Fassbender contributes possibly the best performance in the entire film as he’s able to capture the inherent inhumanity of David while injecting it with glimmers of possible empathy, mostly through the humor David provides as the film’s somewhat comic relief character. In fact, David is probably the film’s most complex character because he is an android. This is best described in an initial scene as the crew disembarks from the ship to explore a cave when Holloway asks David why he’s wearing a suit if he doesn’t even breathe. His response is that he’s made to look human in order to make his companions more comfortable in his presence, and this means acting like a human in all situations. It’s a curious quip that at once endears him to humanity while firmly setting him against the rest of his companions.
Of course, the first question for many is how does Noomi Rapace stand up to the original female protagonist Ripley, portrayed by Sigourney Weaver? Rapace, creating an icon in her own right as Salander in The Girl with the Dragon Tattoo trilogy, is a spirited choice for lead Elizabeth Shaw but only time will tell if she truly holds a candle to Weaver’s Ripley. Shaw is a different character than Ripley, playing a scientist rather than a militant. Perhaps a bit too cliché is Shaw’s religious beliefs, manifested in the cross worn around her neck, that are in obvious direct contradiction with the mission and her pursuit of scientific answers. But Scott doesn’t overdo the dichotomy, even if it does shroud Shaw in a bit of blandness. Still Rapace is able to rise above it and create Shaw as a protagonist forced to rise to the challenges set before her. If she seems less gung-ho than Ripley, that should be expected. She begins the film as a thinker, not a fighter.
Unfortunately, Prometheus does dismiss some of its details in favor of its overarching philosophical presence, but it honestly doesn’t diminish the film in any large ways.

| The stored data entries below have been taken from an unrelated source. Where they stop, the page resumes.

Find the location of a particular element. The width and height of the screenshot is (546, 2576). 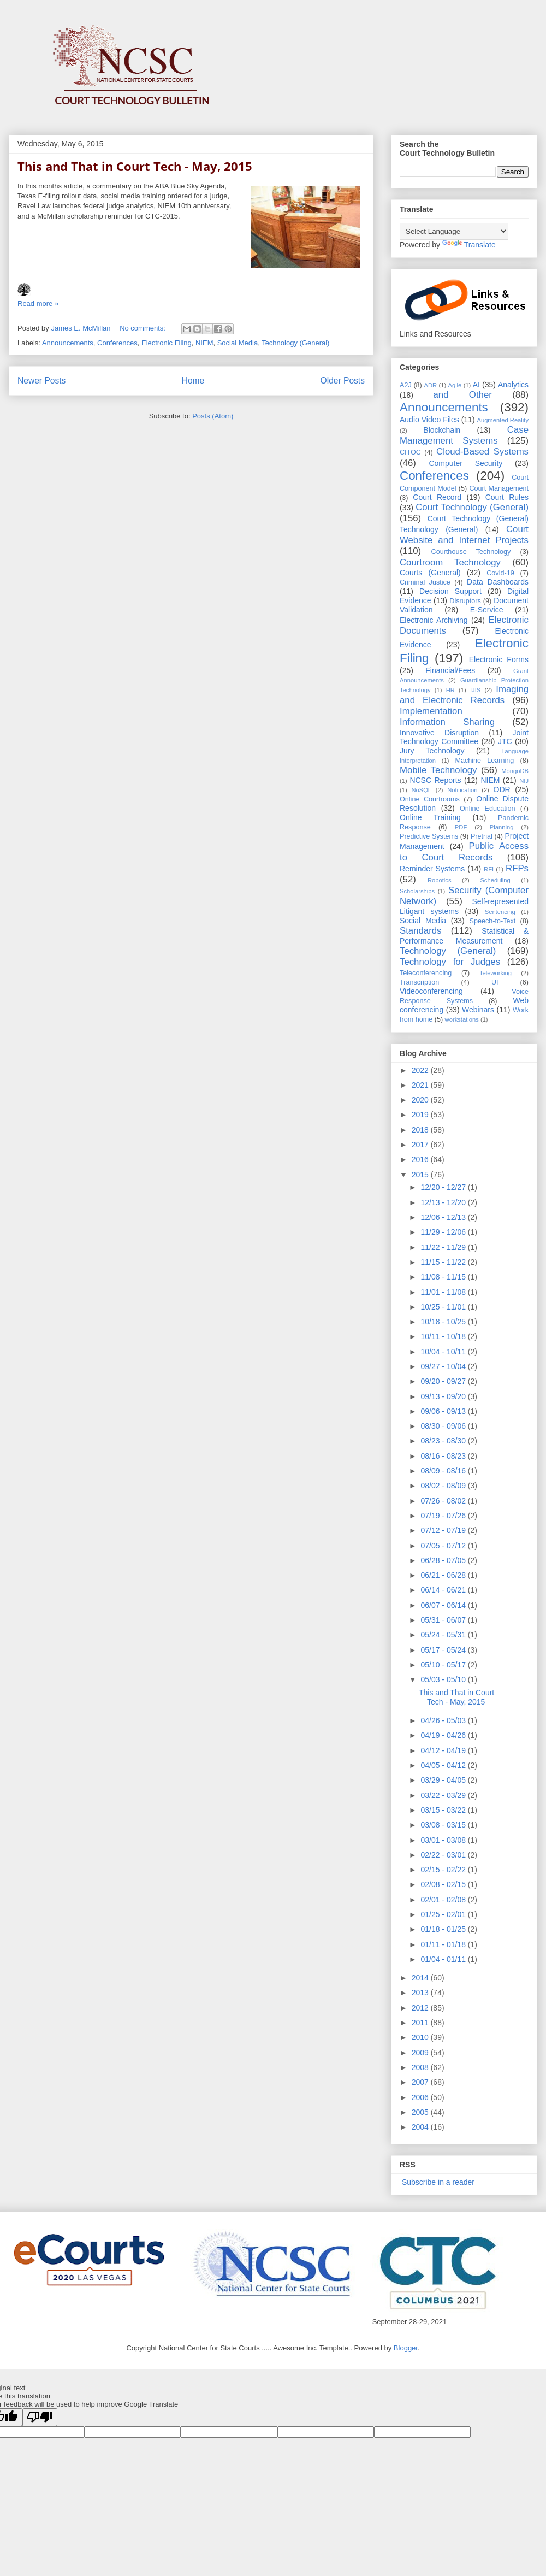

08/02 - 08/09 is located at coordinates (443, 1485).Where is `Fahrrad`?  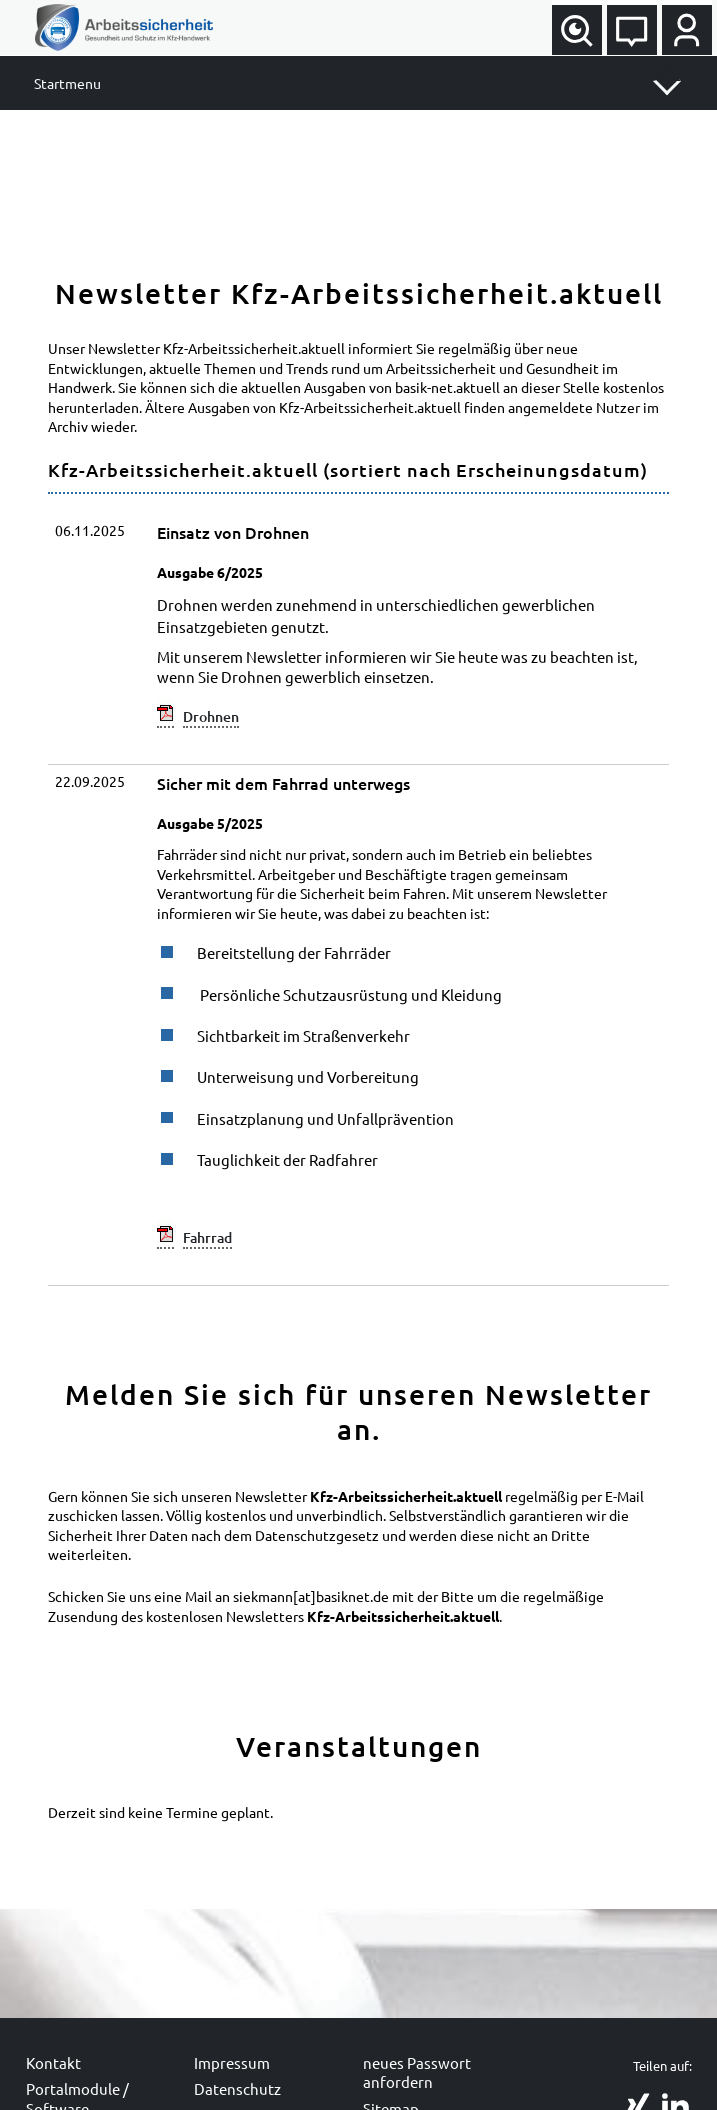 Fahrrad is located at coordinates (207, 1237).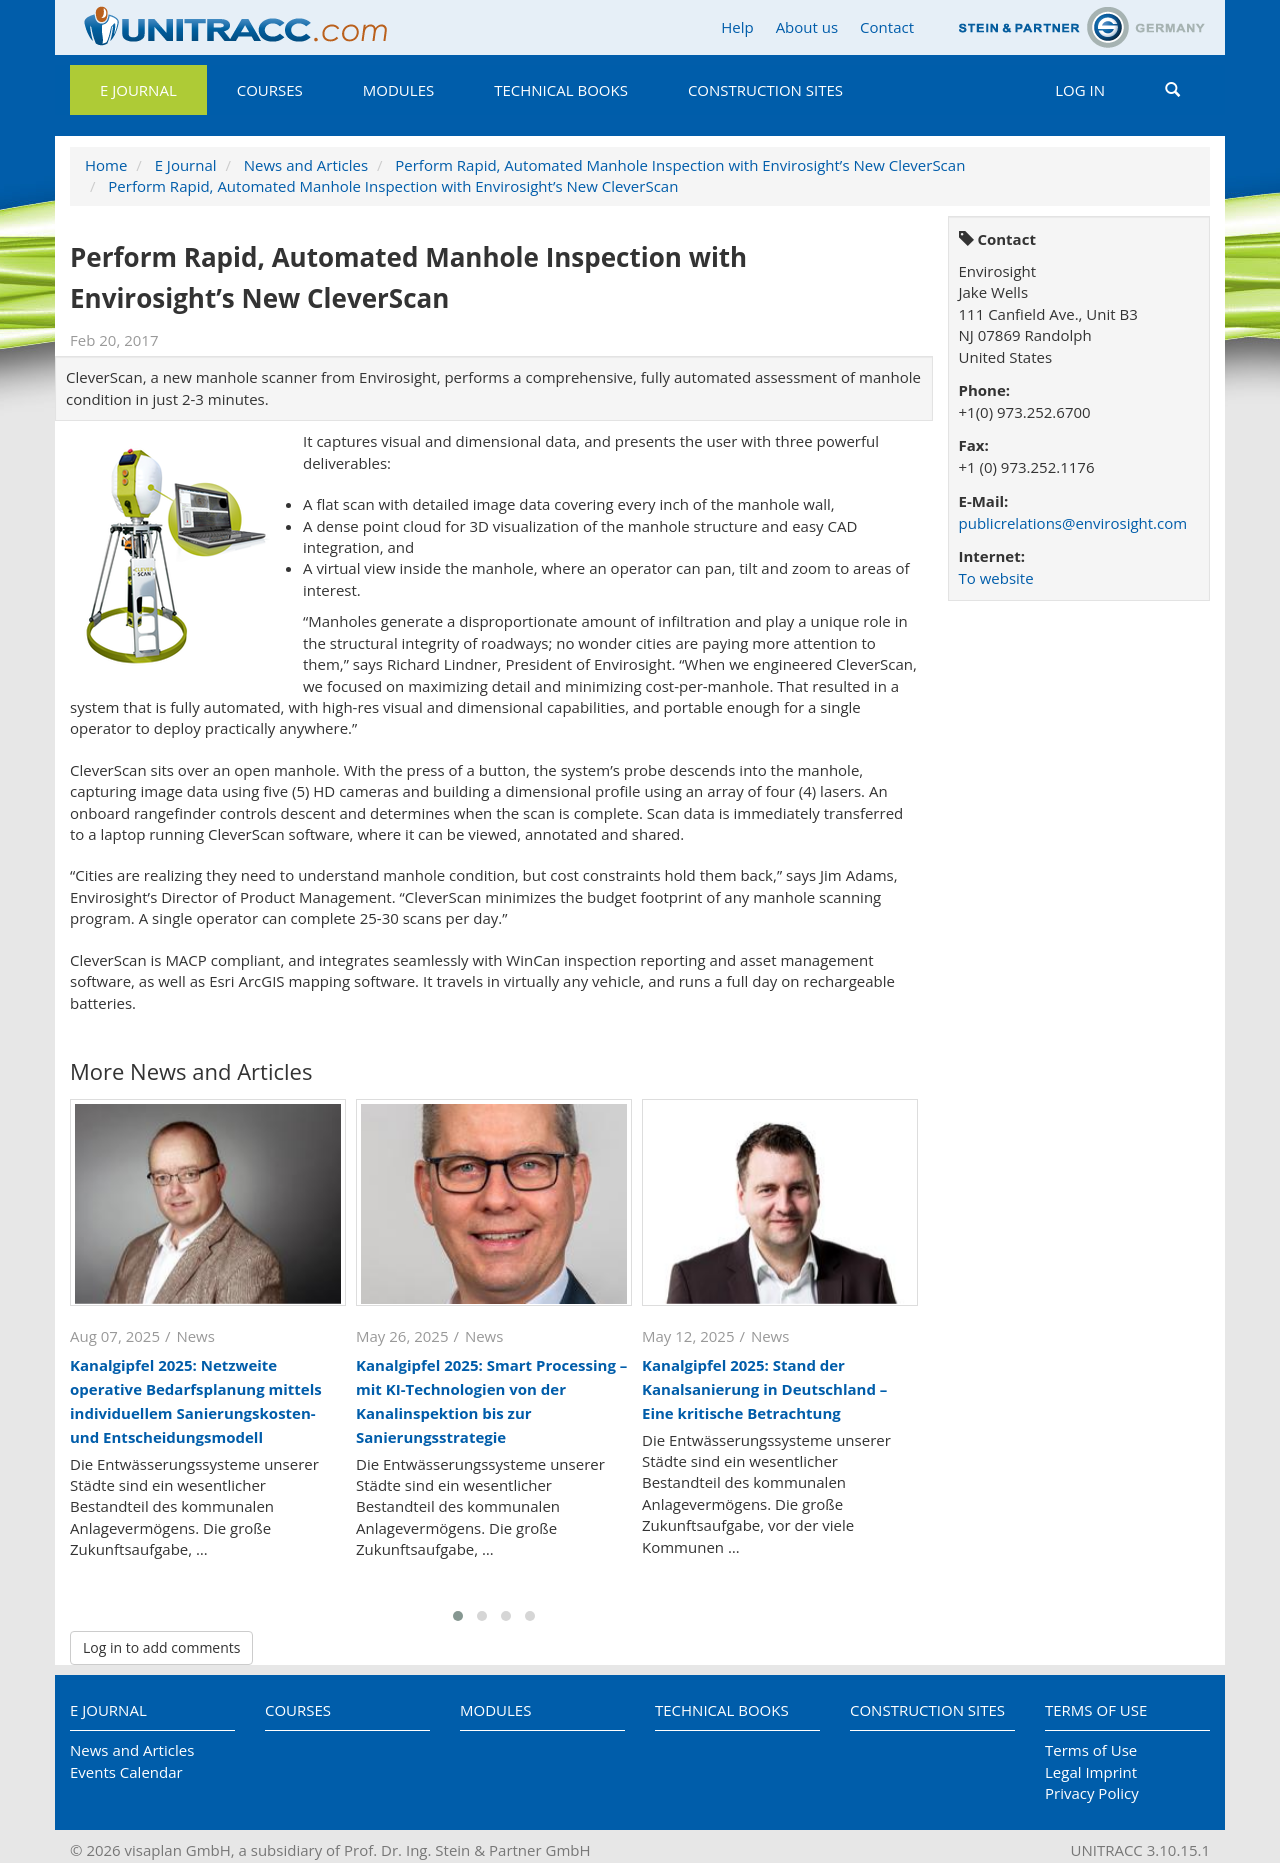 The width and height of the screenshot is (1280, 1863). Describe the element at coordinates (887, 27) in the screenshot. I see `Contact` at that location.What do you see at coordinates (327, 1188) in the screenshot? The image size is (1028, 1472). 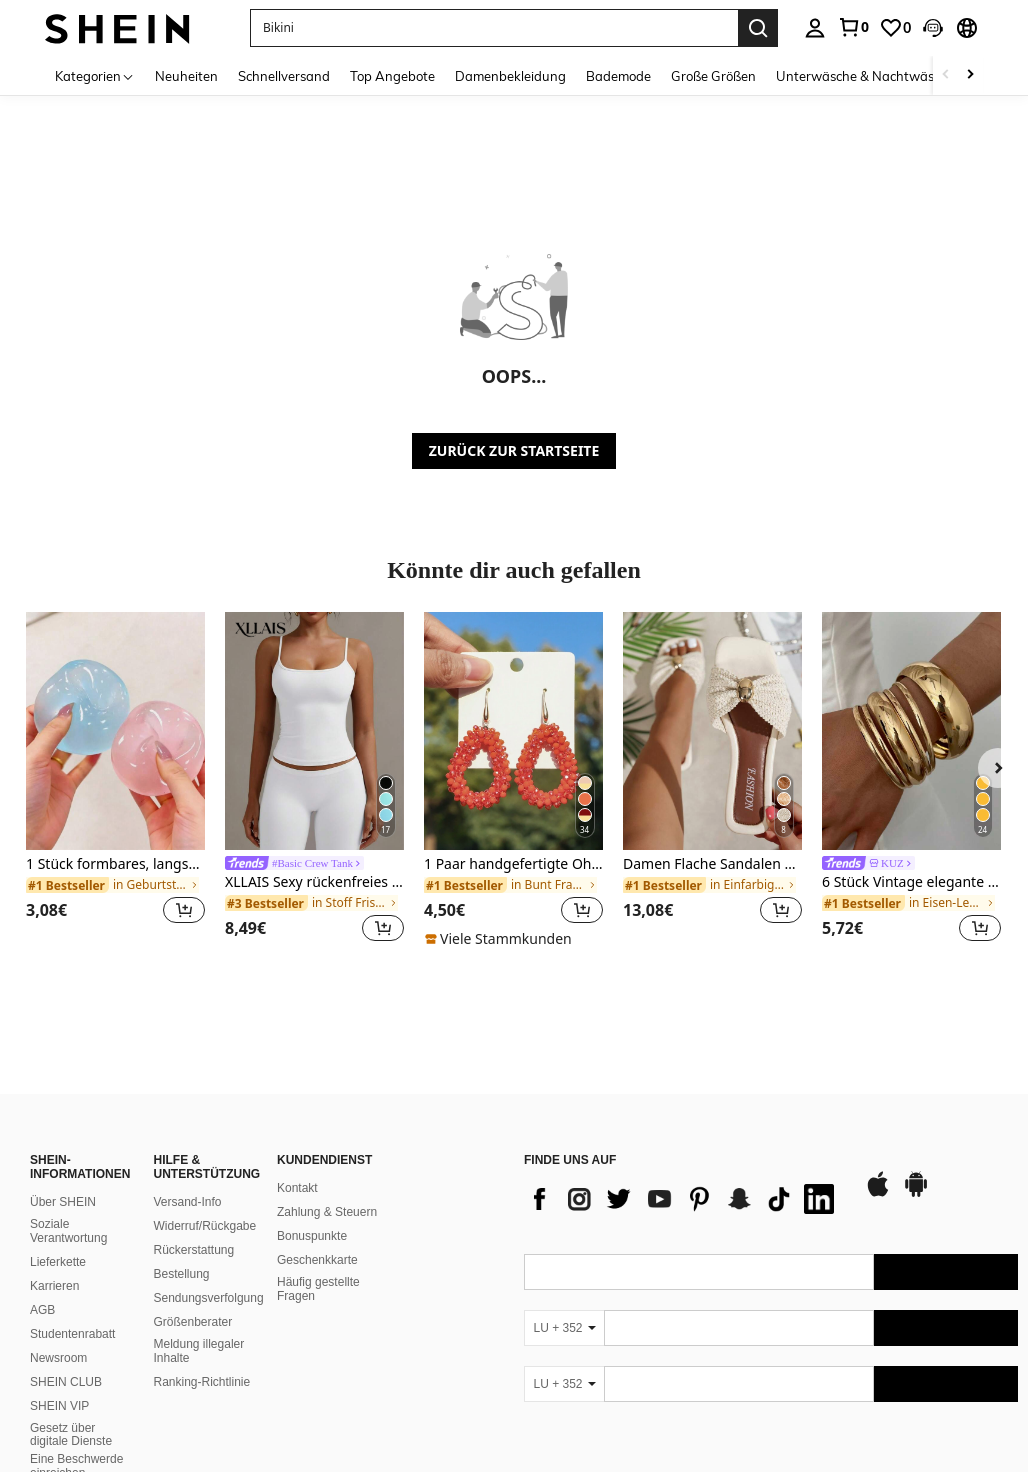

It can be cliché and lack some common sense at times but Scott and writer Damon Lindelof (Lost) create a unique enough universe and story that the missteps are more quibbles than major flaws. Sure, they cheapen the film in spots but they don’t drag the film down enough to destroy it as a whole. In fact, one of the major achievements of the film is setting up those initial questions and theories, both philosophical and practical, that are retained throughout the entirety of the film. And, without spoiling too much, it sets itself up for a sequel better than most films in recent history, while also making it stand on its own as a complete entity.
It may not be the home run many are hoping for from the director of sci-fi classics Alien and Blade Runner, but it is one of the best action/sci-fi films in a long time. Scott reminds viewers that while visuals do play a big part in science-fiction, it’s the stories and characters that truly transcend, as with any film. Ultimately, Prometheus proves that Ridley Scott is one of the greatest sci-fi directors, even with a three decade absence, and it’s a satisfying return to the classic sci-fi genre he helped create.